Synchronous vs. Asynchronous Writes
• Most disks include a cache that stores information read from or to
be written to the disk.
• Synchronous writes
– Are not cached
– Are written in the order that they are received
– The calling routine waits for the data to reach disk
– Useful for database writes and other atomic transactions
• Asynchronous writes
– Are cached
– Are written in any order
– The calling routine does not wait
– Are most common
Recovering from System Crashes
• A system crash that occurs when data is being written to disk (or in cache
waiting to be written to disk) can cause inconsistencies among directory
structures and FCBs.
• Consistency checking
– The system can scan the metadata on the file system to check the
consistency of the system.
– Inconsistencies may or may not be reparable.
– Consistency checking can take a very long time.
• Many modern file systems are log-based transaction-oriented (or
journaling) file systems
– All metadata changes are written in a log.
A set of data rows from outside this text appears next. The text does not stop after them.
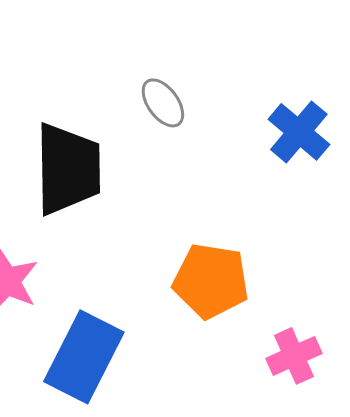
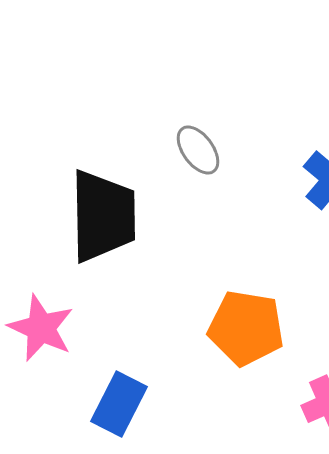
blue rectangle: (84, 357) -> (119, 404), size x0.7

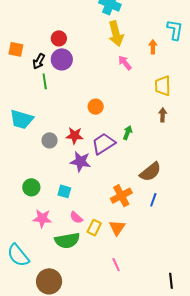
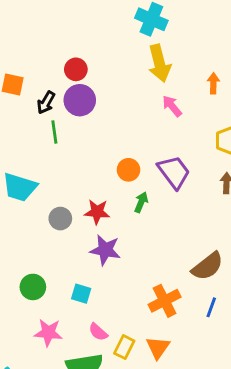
green arrow: (128, 133) -> (141, 202), moved
purple trapezoid: (103, 144) -> (174, 172), moved, turned 85

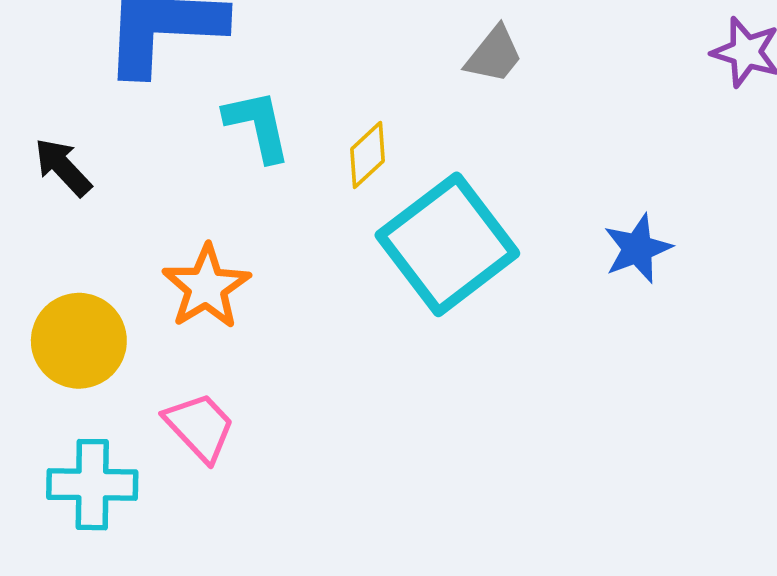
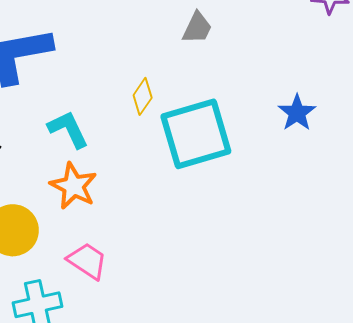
cyan L-shape: (258, 125) -> (68, 129), moved
cyan square: (447, 244) -> (196, 134), turned 34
– A transaction is considered committed once it is in the log, and the
user process may continue executing.
– After the transaction is (asynchronously) carried out on disk, the log
entry is deleted.
– If the system crashes, log indicates transactions to be performed.
Recovering from System Crashes
• Network Appliance’s WAFL file system and Sun’s ZFS file system
use a different alternative to consistency checking:
– The system never overwrites old blocks with new data.
– All transactions are written to new blocks.
– When the writes are complete, the metadata structures pointing
to the old blocks are updated to point to new blocks.
– The old blocks are then made available for re-use.
• ZFS also provides check-summing of all metadata and data blocks.
– ZFS has no consistency checker.
• Since all devices eventually fail, backing up files to other storage
media is essential for preserving data.
Example: NFS
• The Sun Network File System (NFS) is an implementation and a
specification of a file system for accessing remote files across
• Allows remote directories to be mounted over local directories
– The mount request requires the hostname and directory name
for the remote machine.
– Mounting is subject to access-rights control.
– Once mounted, a remote directory integrates seamlessly into the
local file system and directory structure.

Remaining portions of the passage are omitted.